In October 2009 I set up a dual-boot system with Ubuntu 9.10 (and whatever Windows OS we were running at the time.) The Ubuntu side was configured with several encrypted LVM partitions on sda5: /home, /etc, /var, etc. This is a long-obsolete OS running obsolete apps that has never given me any trouble for the purposes that I’ve used it.

Yesterday, during a warm restart, I saw GRUB, chose Ubuntu, was prompted for my passphrase, which was evidently accepted, and then ... a general mount error on /dev/mapper/crypt-home. I used a recovery shell to take a look at the (obviously decrypted) syslog, which had no special complaints before the problem emerged; then no new lines. /var and /etc files all looked unremarkable to my untrained eye.

Hardware diagnostics on a cold boot came up clean.

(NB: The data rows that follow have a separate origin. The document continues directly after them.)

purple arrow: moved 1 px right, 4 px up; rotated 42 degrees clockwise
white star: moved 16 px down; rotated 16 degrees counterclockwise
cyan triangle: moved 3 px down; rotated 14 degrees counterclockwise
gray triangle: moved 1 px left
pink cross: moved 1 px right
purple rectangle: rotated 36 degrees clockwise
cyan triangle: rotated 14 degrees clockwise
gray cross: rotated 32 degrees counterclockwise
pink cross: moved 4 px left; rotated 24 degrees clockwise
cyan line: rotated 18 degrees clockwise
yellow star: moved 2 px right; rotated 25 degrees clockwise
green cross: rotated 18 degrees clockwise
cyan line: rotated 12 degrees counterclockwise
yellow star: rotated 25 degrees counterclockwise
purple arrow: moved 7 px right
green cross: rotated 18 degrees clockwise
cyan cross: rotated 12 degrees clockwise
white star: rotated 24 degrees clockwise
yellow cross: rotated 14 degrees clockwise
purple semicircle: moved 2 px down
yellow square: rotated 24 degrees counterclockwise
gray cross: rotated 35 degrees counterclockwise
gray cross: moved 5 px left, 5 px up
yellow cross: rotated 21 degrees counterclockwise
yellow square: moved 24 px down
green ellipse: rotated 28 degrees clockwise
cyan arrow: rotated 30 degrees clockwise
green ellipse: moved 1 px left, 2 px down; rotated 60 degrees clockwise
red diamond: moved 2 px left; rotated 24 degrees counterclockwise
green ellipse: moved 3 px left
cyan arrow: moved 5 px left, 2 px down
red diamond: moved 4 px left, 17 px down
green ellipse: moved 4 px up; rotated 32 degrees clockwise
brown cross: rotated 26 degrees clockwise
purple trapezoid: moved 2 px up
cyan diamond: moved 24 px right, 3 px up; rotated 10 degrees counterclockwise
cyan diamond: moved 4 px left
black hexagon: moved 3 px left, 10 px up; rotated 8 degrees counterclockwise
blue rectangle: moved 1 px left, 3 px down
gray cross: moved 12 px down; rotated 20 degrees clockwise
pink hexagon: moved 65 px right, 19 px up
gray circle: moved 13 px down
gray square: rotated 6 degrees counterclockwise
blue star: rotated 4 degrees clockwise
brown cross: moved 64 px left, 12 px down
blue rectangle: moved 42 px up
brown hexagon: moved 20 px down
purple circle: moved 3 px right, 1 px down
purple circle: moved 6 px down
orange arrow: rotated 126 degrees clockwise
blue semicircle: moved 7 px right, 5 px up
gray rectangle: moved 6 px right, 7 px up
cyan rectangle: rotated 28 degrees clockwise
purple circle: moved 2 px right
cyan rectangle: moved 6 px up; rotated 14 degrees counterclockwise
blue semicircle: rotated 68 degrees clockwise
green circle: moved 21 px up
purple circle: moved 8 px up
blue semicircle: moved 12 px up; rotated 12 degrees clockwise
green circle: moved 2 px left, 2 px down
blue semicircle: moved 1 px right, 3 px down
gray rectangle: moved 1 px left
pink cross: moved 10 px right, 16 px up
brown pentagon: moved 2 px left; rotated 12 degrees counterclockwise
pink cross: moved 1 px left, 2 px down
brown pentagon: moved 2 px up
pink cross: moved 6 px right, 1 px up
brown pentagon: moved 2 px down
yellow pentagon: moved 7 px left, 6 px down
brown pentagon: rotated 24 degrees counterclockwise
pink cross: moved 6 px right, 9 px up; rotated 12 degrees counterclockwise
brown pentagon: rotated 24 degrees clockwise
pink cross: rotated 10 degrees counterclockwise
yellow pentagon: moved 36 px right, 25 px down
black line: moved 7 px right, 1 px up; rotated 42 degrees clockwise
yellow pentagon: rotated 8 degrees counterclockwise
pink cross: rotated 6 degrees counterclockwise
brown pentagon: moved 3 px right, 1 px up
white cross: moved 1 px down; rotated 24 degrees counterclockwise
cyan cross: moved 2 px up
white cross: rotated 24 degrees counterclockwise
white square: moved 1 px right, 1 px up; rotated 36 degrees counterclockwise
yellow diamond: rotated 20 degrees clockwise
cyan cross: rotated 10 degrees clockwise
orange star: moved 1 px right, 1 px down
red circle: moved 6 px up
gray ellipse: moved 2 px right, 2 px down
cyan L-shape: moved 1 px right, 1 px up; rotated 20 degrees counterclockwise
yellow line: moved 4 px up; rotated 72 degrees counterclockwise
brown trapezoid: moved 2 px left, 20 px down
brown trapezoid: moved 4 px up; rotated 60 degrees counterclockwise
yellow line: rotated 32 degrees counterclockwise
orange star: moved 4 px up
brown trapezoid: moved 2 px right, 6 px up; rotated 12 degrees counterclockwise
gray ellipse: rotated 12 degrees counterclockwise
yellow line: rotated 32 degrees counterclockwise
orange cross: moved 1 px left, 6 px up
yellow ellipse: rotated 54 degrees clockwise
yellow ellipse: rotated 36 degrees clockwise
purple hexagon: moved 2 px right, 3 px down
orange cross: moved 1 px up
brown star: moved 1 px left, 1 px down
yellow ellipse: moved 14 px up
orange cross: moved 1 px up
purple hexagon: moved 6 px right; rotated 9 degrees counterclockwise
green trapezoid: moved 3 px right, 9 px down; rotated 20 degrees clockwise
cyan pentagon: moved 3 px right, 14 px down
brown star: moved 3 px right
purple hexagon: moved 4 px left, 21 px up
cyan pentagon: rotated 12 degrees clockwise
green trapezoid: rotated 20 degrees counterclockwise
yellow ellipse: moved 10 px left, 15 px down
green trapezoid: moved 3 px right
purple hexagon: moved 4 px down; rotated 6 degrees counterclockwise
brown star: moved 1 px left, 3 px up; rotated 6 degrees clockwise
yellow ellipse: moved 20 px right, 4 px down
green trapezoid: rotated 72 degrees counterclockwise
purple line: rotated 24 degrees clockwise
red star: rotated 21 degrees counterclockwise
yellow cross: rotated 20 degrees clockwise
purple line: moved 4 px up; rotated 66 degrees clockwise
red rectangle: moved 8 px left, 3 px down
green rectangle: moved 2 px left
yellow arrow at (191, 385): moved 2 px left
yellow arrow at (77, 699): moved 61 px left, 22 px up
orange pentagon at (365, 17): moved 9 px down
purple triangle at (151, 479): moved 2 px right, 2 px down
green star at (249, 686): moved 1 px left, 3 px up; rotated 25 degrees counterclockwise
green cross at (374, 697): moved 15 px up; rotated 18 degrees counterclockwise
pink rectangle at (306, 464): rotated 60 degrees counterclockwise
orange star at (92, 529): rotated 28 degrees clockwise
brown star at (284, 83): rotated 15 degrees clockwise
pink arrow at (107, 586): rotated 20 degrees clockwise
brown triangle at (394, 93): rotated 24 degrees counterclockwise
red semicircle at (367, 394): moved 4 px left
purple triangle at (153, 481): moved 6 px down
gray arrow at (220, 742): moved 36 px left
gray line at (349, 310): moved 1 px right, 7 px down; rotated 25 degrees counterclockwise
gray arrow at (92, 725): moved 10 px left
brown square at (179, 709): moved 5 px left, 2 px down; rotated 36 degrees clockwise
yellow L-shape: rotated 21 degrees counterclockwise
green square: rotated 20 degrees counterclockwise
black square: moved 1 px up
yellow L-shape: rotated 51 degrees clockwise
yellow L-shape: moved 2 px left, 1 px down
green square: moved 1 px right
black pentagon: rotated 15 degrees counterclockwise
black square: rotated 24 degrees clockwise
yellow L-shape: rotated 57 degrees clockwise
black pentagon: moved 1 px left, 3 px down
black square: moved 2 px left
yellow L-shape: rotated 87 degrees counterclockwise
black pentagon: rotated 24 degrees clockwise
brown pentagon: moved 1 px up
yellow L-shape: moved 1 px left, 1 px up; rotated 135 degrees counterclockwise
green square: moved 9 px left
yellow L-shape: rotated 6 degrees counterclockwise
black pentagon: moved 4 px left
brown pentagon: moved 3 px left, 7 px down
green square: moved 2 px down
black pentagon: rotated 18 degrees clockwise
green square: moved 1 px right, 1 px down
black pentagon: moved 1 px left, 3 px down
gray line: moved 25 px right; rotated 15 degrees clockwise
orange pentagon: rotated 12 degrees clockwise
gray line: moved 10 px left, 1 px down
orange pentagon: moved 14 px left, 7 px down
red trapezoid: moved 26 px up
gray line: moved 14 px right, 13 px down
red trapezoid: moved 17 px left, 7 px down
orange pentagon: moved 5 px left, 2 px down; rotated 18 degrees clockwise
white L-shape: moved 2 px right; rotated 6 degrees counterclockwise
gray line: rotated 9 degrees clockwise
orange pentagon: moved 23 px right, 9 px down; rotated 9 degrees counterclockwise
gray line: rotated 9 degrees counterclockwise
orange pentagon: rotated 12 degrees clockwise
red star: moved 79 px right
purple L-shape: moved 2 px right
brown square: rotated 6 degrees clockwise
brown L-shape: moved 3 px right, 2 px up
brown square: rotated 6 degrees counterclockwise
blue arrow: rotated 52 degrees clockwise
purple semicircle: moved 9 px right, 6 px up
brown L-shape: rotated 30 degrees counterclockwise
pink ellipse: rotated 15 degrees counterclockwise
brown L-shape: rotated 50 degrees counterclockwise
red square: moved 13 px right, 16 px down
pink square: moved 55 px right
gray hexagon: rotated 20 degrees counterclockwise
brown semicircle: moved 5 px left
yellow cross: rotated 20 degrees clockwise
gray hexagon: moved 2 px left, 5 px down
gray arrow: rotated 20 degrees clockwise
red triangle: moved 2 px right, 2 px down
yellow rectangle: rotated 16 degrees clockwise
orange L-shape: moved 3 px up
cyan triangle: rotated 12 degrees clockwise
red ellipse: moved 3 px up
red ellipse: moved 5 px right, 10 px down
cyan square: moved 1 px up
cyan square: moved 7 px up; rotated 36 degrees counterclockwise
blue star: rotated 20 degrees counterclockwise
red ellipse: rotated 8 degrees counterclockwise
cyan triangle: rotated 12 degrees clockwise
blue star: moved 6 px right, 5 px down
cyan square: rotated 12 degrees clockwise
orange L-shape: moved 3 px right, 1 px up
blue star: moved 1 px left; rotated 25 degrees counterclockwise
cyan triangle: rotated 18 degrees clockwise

I’ve got incremental and full backups that are not too old and I could restore to another device (using current software that might or might not recognize my old configuration files,) but I’d really like to find out if my existing home partition is salvageable. Can anyone lead me through some diagnostic procedures?

1 Answer 1



I ran fschk /home (without automatic correction) just to reconfirm that all sectors were clean. Then, with no reason to believe that an attempted manual mount would produce results any different from those I had seen from /dev/mapper/crypto-home at boot, I typed “mount -t ext4 /dev/mapper/crypto-home /home” . No complaint from the system (such as “General mount error” or “waiting for dev/mapper/crypto-home” .) My home directory immediately became available. Restart confirmed that the repair held.